2. Apparatus as in claim 1, wherein the prosthetic segments expand
upon application of a radially outward internal force, and the
elongated flexible carrier comprises a catheter having an
expandable member comprising the exterior surface which carries the
plurality of prosthetic segments.
3. Apparatus as in claim 2, wherein the expandable member has a
length in the range from 1 cm to 20 cm and is expandable to a
diameter in the range from 1 mm to 5 mm.
4. Apparatus as in claim 3, having from 3 to 50 prosthetic segments
carried by the expandable member.
5. Apparatus as in claim 2, wherein the expandable member comprises
an inflatable member.
6. Apparatus as in claim 1, wherein the prosthetic segments have
interleaved ends prior to axial separation.
7. Apparatus as in claim 1, wherein the prosthetic segments each
have a length in the range from 2 mm to 20 mm.
8. Apparatus as in claim 1, wherein the separator comprises a
separator tube having an engagement member near a distal end of the
separator tube.
9. Apparatus as in claim 8, wherein the separator comprises a
separator tube that surrounds a proximal group of segments after
the separator has been distally advanced.
10. Apparatus as in claim 8, wherein the engagement member
comprises a grip structure that passes over the prosthetic segments
when the separator tube is advanced distally and which grips a
prosthetic segment as the separator tube is pulled proximally.
11. Apparatus as in claim 10, wherein the grip structure exerts
greater force against the prosthetic segment as the separator tube
is pulled proximally than when the separator tube is pushed
distally.
12. Apparatus as in claim 10, wherein the grip structure is spaced
proximally from the distal end of the separator tube by a distance
equal to about one-half to twice the length of a prosthetic
segment.
13. Apparatus as in claim 10, wherein the grip structure comprises
a multiplicity of radially inwardly located resilient fingers.

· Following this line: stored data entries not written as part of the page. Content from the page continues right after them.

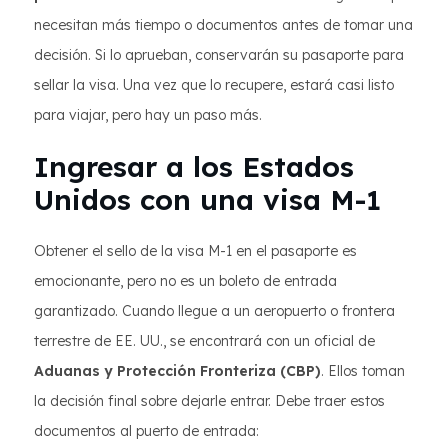
necesitan más tiempo o documentos antes de tomar una
decisión. Si lo aprueban, conservarán su pasaporte para
sellar la visa. Una vez que lo recupere, estará casi listo
para viajar, pero hay un paso más.
Ingresar a los Estados
Unidos con una visa M-1
Obtener el sello de la visa M-1 en el pasaporte es
emocionante, pero no es un boleto de entrada
garantizado. Cuando llegue a un aeropuerto o frontera
terrestre de EE. UU., se encontrará con un oficial de
Aduanas y Protección Fronteriza (CBP)
. Ellos toman
la decisión final sobre dejarle entrar. Debe traer estos
documentos al puerto de entrada:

14. Apparatus as in claim 13, wherein at least some of the fingers
are inclined proximally so that they will pass over the prosthetic
segments as the separator tube is advanced distally but will engage
a segment when the separator tube is pulled proximally.
15. Apparatus as in claim 14, wherein at least some of the fingers
are composed of a metal.
16. Apparatus as in claim 10, wherein the grip structure is
inflatable.
17. Apparatus as in claim 10, wherein the grip structure is
releasable.
18. Apparatus as in claim 17, wherein the grip structure is adapted
to selectively engage and disengage the prosthetic segments.

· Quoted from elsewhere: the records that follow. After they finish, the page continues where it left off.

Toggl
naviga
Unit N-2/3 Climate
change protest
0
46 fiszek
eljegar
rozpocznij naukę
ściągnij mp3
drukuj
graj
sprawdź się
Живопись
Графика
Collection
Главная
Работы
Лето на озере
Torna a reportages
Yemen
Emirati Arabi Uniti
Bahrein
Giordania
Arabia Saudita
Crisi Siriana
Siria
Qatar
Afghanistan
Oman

19. Apparatus as in claim 10, wherein the one-way grip structure
comprises an inclined or conical surface.
20. Apparatus as in claim 19, wherein the grip structure comprises
an annular flange on the separator tube.
21. Apparatus as in claim 1, wherein the prosthetic segments carry
a therapeutic agent adapted to being released therefrom.

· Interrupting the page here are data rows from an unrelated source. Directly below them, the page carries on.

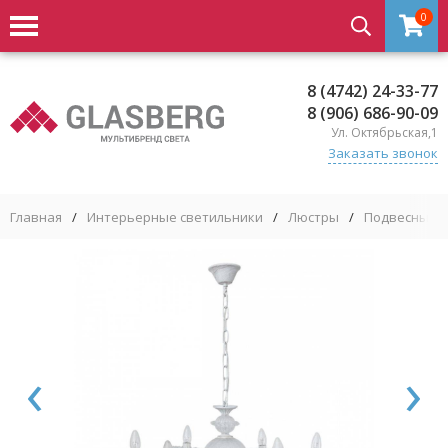
0
8 (4742) 24-33-77
8 (906) 686-90-09
Ул. Октябрьская,1
Заказать звонок
Главная
/
Интерьерные светильники
/
Люстры
/
Подвесные 
‹
›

22. The apparatus of claim 21, wherein the therapeutic agent
inhibits restenosis.
23. Apparatus as in claim 21, wherein the therapeutic agent is
coated over at least a portion of the surface of the prosthetic
segments.
24. A method for delivering stent segments to a body lumen, said
method comprising: introducing a plurality of adjacent stent
segments at a region of the body lumen to be treated; selecting one
or more distally positioned stent segments for delivery to the body
lumen; axially separating all stent segments located proximally of
the selected distally positioned stent segment(s) from the selected
distally positioned stent segment(s); and deploying the selected
distally positioned stent segment(s) after they have been separated
from the proximally located stent segments.
25. A method as in claim 24, wherein the plurality of adjacent
stent segments are introduced into a blood vessel.
26. A method as in claim 24, wherein the plurality includes at
least 3 stent segments.
27. Method as in claim 26, wherein at least two stent segments are
deployed simultaneously.
28. A method as in claim 24, wherein at least some of the plurality
of stent segments are unattached to each other prior to
separating.
29. A method as in claim 24, wherein at least some of the plurality
of stent segments are attached prior to separating.
30. A method as in claim 24, wherein selecting comprises aligning a
distal-most stent segment with a distal end of the region to be
treated and identifying a first proximally located stent segment
which is aligned with a proximal end of the region, wherein the
stent segments distal to the first proximally located stent segment
are selected for delivery to the body lumen.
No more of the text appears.